• [^] # Re: ne pas confondre avants projets thermiques et calculs certifiés

    Posté par . En réponse à la dépêche La réglementation thermique française : outils d'application. Évalué à 2.

    Faut-il lancer un projet de code de calcul thermique libre ? Je veux bien en être, même si j'appréhende déjà le retour des migraines et difficultés que m'avaient occasionné les calculs de transferts convectifs à l'École :-)

    Attention, encore une fois.

    Soit on parle d'un logiciel de calcul réglementaire, et il n'y a pas à descendre aussi bas, il faut coller au code existant, et même si on fait ça ça ne sera jamais exactement pareil et probablement inutile si pas validé par le CSTB. Ca me semble cul-de-sac-esque.

    Soit on parle d'un logiciel de simulation thermique, et alors effectivement, autant contribuer à ce qui existe déjà. (J'ai donné des liens vers esp-r dans un autre commentaire.)

    Pour le calcul réglementaire, je partage assez l'avis de Neije : il n'y a pas de solution. On a pondu une méthode franco-française pour répondre à un problème mondial (encore qu'il y a des différences de considérations selon les pays, certains craignent le chaud, d'autres le froid, etc), elle nécessite l'utilisation d'un logiciel compliqué dédié à cet usage.

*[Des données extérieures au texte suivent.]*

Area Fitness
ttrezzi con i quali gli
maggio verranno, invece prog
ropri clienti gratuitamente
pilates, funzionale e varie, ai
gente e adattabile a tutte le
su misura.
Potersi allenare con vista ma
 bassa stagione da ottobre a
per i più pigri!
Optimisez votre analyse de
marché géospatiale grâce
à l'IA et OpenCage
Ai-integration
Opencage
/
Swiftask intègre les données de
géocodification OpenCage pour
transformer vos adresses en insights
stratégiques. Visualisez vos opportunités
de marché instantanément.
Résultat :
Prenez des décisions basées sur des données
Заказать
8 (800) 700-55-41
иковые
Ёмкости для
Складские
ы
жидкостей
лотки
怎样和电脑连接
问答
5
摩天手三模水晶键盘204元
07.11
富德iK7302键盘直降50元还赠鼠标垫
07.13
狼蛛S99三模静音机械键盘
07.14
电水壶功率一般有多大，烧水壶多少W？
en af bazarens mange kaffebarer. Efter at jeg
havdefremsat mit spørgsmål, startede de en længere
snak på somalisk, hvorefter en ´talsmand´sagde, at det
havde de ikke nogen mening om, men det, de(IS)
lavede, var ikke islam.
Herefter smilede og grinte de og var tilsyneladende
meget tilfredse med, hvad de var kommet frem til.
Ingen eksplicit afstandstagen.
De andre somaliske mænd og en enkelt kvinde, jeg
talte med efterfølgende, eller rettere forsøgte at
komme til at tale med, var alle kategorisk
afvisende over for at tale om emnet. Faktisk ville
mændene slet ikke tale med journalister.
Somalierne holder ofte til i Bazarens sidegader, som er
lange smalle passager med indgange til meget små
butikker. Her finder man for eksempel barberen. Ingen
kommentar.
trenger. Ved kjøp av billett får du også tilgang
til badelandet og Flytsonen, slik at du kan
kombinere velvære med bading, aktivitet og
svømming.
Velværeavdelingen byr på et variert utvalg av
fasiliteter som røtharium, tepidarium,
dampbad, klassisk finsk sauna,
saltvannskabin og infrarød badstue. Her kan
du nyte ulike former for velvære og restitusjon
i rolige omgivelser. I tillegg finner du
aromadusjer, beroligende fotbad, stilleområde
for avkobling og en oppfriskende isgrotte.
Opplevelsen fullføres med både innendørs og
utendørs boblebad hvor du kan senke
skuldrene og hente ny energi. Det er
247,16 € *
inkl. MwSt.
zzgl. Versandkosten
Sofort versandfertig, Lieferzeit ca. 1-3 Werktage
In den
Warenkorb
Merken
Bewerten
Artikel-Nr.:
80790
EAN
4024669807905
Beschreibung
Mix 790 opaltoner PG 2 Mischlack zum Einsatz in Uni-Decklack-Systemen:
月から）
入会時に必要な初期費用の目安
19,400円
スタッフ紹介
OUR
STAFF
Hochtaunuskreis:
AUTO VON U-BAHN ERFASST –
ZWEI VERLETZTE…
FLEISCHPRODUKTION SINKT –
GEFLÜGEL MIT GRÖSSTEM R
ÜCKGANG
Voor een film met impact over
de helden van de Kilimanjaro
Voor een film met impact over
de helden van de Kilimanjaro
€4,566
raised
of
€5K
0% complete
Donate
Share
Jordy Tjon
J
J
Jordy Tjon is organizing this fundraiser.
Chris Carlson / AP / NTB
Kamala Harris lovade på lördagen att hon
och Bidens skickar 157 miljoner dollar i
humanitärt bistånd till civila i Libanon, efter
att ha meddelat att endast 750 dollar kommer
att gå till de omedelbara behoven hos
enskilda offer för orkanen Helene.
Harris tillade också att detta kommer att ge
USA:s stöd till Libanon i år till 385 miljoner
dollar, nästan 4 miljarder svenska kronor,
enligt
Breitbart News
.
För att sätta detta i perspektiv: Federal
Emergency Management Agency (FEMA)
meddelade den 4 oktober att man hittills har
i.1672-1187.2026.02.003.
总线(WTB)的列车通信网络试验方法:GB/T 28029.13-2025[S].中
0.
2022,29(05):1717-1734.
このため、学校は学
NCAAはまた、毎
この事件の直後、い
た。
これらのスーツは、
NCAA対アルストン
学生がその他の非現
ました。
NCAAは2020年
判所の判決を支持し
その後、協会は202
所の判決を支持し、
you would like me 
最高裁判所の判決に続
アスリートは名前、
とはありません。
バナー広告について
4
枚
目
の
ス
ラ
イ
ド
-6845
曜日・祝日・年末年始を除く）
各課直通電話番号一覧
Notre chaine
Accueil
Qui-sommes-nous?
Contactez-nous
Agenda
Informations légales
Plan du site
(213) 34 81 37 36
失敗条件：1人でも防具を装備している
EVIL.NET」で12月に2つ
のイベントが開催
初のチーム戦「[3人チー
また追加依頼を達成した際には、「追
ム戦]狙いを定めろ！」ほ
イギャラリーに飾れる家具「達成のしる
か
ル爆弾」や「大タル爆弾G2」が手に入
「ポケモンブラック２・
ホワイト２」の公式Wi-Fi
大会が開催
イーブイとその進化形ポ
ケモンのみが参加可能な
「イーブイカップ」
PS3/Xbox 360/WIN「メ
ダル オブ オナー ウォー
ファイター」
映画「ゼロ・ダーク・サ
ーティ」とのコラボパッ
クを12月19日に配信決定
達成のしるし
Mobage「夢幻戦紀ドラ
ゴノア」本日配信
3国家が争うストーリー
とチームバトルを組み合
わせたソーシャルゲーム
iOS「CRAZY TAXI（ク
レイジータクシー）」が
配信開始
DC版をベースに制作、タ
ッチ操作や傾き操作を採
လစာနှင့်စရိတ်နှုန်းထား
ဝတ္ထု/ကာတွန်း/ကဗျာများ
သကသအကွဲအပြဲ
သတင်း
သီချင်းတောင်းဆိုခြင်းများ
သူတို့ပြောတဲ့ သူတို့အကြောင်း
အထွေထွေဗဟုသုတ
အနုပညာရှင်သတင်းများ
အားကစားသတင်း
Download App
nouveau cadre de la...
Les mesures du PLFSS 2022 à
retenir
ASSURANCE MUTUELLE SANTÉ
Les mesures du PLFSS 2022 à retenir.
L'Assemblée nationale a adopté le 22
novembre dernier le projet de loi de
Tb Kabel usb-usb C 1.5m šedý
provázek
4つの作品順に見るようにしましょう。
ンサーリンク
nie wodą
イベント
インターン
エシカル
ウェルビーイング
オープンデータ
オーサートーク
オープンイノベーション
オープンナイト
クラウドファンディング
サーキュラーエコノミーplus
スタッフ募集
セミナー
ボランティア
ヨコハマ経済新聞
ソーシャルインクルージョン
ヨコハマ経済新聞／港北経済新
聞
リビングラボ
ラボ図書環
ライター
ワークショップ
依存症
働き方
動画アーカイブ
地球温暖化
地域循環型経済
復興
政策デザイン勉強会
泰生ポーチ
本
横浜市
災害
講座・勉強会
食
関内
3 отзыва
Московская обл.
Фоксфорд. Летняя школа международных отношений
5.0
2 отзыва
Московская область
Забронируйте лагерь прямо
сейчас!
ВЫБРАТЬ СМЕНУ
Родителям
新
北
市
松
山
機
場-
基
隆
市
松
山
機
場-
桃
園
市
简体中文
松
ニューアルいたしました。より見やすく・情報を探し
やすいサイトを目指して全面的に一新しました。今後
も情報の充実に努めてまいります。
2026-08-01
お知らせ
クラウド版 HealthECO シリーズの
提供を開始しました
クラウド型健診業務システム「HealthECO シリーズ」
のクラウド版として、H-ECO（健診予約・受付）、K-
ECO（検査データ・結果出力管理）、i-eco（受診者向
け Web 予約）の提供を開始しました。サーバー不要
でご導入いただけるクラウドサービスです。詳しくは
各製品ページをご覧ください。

Tout ça pour optimiser un passage ric-rac sur une réglementation pourtant assez lâche (mais ça pourrait changer en 2012)... Le privé a rempli le rôle qu'on lui avait laissé. On voit difficilement la place que peut prendre le libre là-dedans. Qui irait investir du temps pour développer un outil répondant à un non-besoin ? J'ai peur que le status quo perdure.

    Comment ça pourrait être fait autrement ? Je ne sais pas si j'ai assez de hauteur de vue pour affirmer ça, mais on pourrait envisager :

    * De simplifier la RT

    - Évoluer vers une RT qui fonctionne plutôt avec des garde-fous qu'avec un tel calcul. C'est plus simple mais pas forcément juste. Ca peut pousser à faire des conneries si c'est strict. Et si c'est lâche, c'est moins efficace.

    - Agréer plus de solutions techniques. Ca serait assez logique. Un duo BE/archi qui construit toujours pareil et qui refait les études tout le temps, c'est un peu ballot. On pourrait même envisager qu'une solution puisse être proposée à l'agrément par des professionnels de façon à pouvoir être réutilisée. Là encore, même inconvénients qu'au-dessus. Une telle solution implique de majorer partout pour avoir de la marge. Pour la RT 2005 ça doit être possible tellement elle est lâche. Mais pour une RT plus contraignante, ça pourrait être délicat.

    Un regard vers les autres pays serait instructif à ce sujet.

    * D'accepter la complexité

    - Autoriser les BEs à faire leur étude avec le simulateur de leur choix, quitte à encadrer un peu les hypothèses, en imposant juste des exigences sur les résultats. Mais ça peut devenir un enfer à vérifier. A moins qu'on engage la bonne foi, ou l'honneur, ou la responsabilité du BE, mais comment sanctionner ? Difficile de juger sur les résultats réels, qui dépendent des utilisateurs.

    Le problème est moins logiciel que réglementaire.

    Maintenant, si certains sont intéressés, il y a sans doute du boulot pour améliorer des outils de simulations plus universels, plus intéressants scientifiquement, etc.

    Actuellement, des BEs utilisent les logiciels de calcul réglementaire pour faire des études simples parce qu'ils ont la licence, l'habitude, et parce que ça devient de fait des outils de comparaison. Ce boulot pourrait être fait avec des outils de simulation s'ils étaient plus rapides d'emploi. La saisie des métrés et des hypothèses peuvent être chronophages.

    Pour les métrés, deux options, soit améliorer l'interface de saisie (probablement incontournable), soit miser sur les progrès en terme d'inter-opérabilité à venir, le format IFC en développement, et donc l'import depuis un logiciel de 3D (et encore, il nous en faudrait un qui soit libre, et ça, c'est une autre histoire...). Les deux sont à faire en parallèle, sans doute.

    Pour les hypothèses (scenarii d'utilisation, etc) c'est un peu au BE de se créer son environnement. Reste que c'est bien si l'interface permet de récupérer tout ça d'un projet sur l'autre sans le réentrer.

    S'il est vrai que les phénomènes qui interviennent sont compliqués et ne s'arrêtent pas à la conduction à travers les parois, j'ai du mal à croire que pour des projets simples (maisons individuelles), on ait besoin de tout cet arsenal de calcul pour faire les choses bien.